# Aerial + Sky Radio Channels?



## gadg (Feb 19, 2002)

Hi
I've always used TiVo's RF aerial input to record from the terrestrial channels (so as to free up the digibox) - but after reconfiguring this week to receive the Sky radio channels platform I can no longer do this. 

Am I right in assuming it's either Sky with aerial, or Sky with Sky radio - never all three?

Thanks
David


----------



## OzSat (Feb 15, 2001)

If is Sky Digital (tv) and another other single platform.


----------



## blindlemon (May 12, 2002)

Assuming the radio channels you record are also on Freeview, then you could get a Freeview box. 

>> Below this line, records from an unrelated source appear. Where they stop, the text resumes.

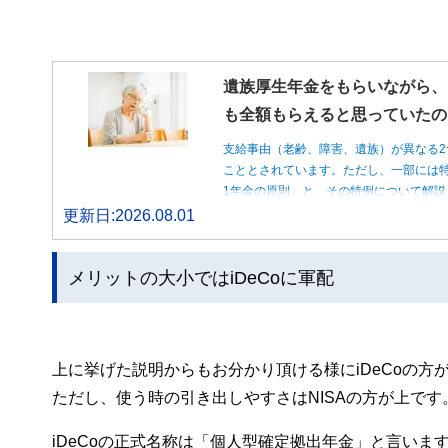
遺族厚生年金をもらいながら、
も全額もらえると思っていたの
支給事由（老齢、障害、遺族）が異なる2
こととされています。ただし、一部には特
1年金の原則」と、その特例について解説
更新日:2026.08.01
メリットの大小ではiDeCoに軍配
上に挙げた説明からもお分かり頂ける様にiDeCoの方
ただし、使う時の引き出しやすさはNISAの方が上です
iDeCoの正式名称は「個人型確定拠出年金」と言いま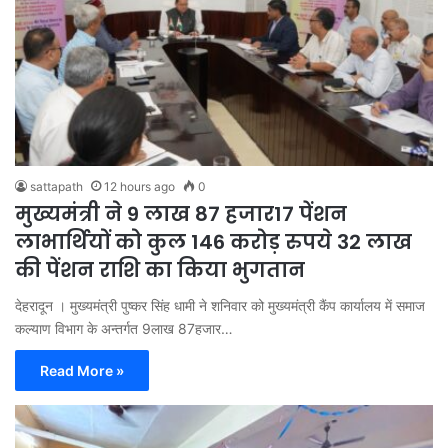
sattapath
12 hours ago
0
मुख्यमंत्री ने 9 लाख 87 हजार17 पेंशन
लाभार्थियों को कुल 146 करोड़ रुपये 32 लाख
की पेंशन राशि का किया भुगतान
देहरादून । मुख्यमंत्री पुष्कर सिंह धामी ने शनिवार को मुख्यमंत्री कैंप कार्यालय में समाज
कल्याण विभाग के अन्तर्गत 9लाख 87हजार…
Read More »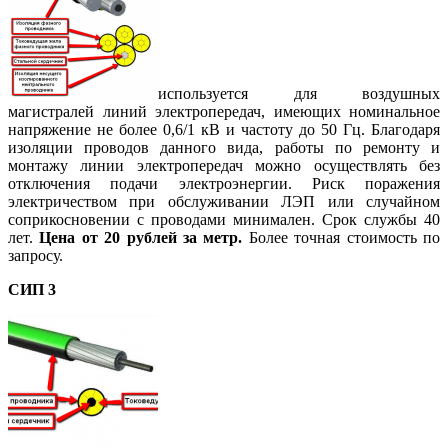
используется для воздушных
магистралей линий электропередач, имеющих номинальное
напряжение не более 0,6/1 кВ и частоту до 50 Гц. Благодаря
изоляции проводов данного вида, работы по ремонту и
монтажу линии электропередач можно осуществлять без
отключения подачи электроэнергии. Риск поражения
электричеством при обслуживании ЛЭП или случайном
соприкосновении с проводами минимален. Срок службы 40
лет.
Цена от 20 рублей за метр.
Более точная стоимость по
запросу.
СИП 3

That way you could record radio and all shared-platform TV from Freeview, leaving the Sky digibox free for channel-flipping. You'd only get mono radio though, and the Freeview box picture via RF would be worse than Sky (but still probably better than analogue)...


----------



## gadg (Feb 19, 2002)

Thanks, blindlemon.
Unfortunataly, we don't have Freeview reception here. I was hoping that I could still use TiVo's inbuilt analogue tuner as a third source, but I guess not.

David


----------



## blindlemon (May 12, 2002)

You say you don't have Freeview reception - is that according to the postcode checker, or have you actually tried it? 

The checker is very conservative in its estimate of who can or can't get freeview - and I've known of a case near me where it said that one postcode could get Freeview but the adjoining postcode (just a few yards down the street) couldn't! Needless to say, when my friend in the "no Freeview" postcode tried it, it worked just fine. 

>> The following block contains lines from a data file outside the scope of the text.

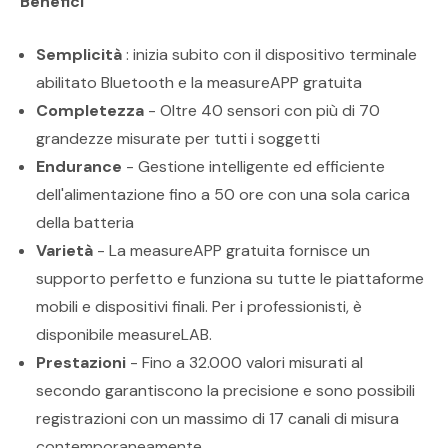
Benefici
Semplicità
: inizia subito con il dispositivo terminale
abilitato Bluetooth e la measureAPP gratuita
Completezza
- Oltre 40 sensori con più di 70
grandezze misurate per tutti i soggetti
Endurance
- Gestione intelligente ed efficiente
dell'alimentazione fino a 50 ore con una sola carica
della batteria
Varietà
- La measureAPP gratuita fornisce un
supporto perfetto e funziona su tutte le piattaforme
mobili e dispositivi finali. Per i professionisti, è
disponibile measureLAB.
Prestazioni
- Fino a 32.000 valori misurati al
secondo garantiscono la precisione e sono possibili
registrazioni con un massimo di 17 canali di misura
contemporaneamente.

You can get an STB for around £35 from many places, including supermarkets - and if you buy from somewhere like Sainsburys they will give you a refund with no questions asked if you take it back within a reasonable period.


----------



## gadg (Feb 19, 2002)

No, we definitely can't get it. All our aerials look at the Whardefale transmitter, which won't carry Freeview until the analogue switch-off. It applies to the whole district. 
Same happened when C4 launched in '82 - it was two years before we saw it.


----------